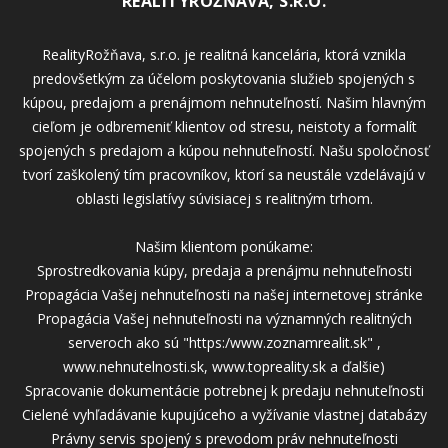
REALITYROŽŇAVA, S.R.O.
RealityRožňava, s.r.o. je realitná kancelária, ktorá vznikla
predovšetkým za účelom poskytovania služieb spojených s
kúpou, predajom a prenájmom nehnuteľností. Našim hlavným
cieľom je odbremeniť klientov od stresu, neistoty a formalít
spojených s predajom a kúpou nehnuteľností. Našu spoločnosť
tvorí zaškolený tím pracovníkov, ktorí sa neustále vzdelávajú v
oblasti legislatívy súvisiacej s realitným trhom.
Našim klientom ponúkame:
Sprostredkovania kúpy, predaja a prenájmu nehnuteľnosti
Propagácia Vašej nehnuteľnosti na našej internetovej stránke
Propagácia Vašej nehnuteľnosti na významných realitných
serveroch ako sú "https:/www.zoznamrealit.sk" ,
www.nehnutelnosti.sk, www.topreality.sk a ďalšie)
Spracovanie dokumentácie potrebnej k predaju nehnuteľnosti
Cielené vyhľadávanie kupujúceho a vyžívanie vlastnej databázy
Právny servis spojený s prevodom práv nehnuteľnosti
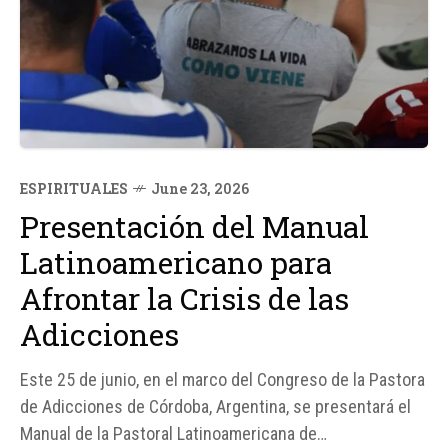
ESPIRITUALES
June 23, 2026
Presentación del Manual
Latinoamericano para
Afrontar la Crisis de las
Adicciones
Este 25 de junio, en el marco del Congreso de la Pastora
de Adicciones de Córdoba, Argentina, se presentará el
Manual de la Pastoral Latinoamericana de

■ ■ ■ ■ ■

YOUR OBJECTIVE —
Working through the entries above, copy every line in which "nehnuteľnosti" is found.

TASK OUTPUT —
Sprostredkovania kúpy, predaja a prenájmu nehnuteľnosti
Propagácia Vašej nehnuteľnosti na našej internetovej stránke
Propagácia Vašej nehnuteľnosti na významných realitných
Spracovanie dokumentácie potrebnej k predaju nehnuteľnosti
Právny servis spojený s prevodom práv nehnuteľnosti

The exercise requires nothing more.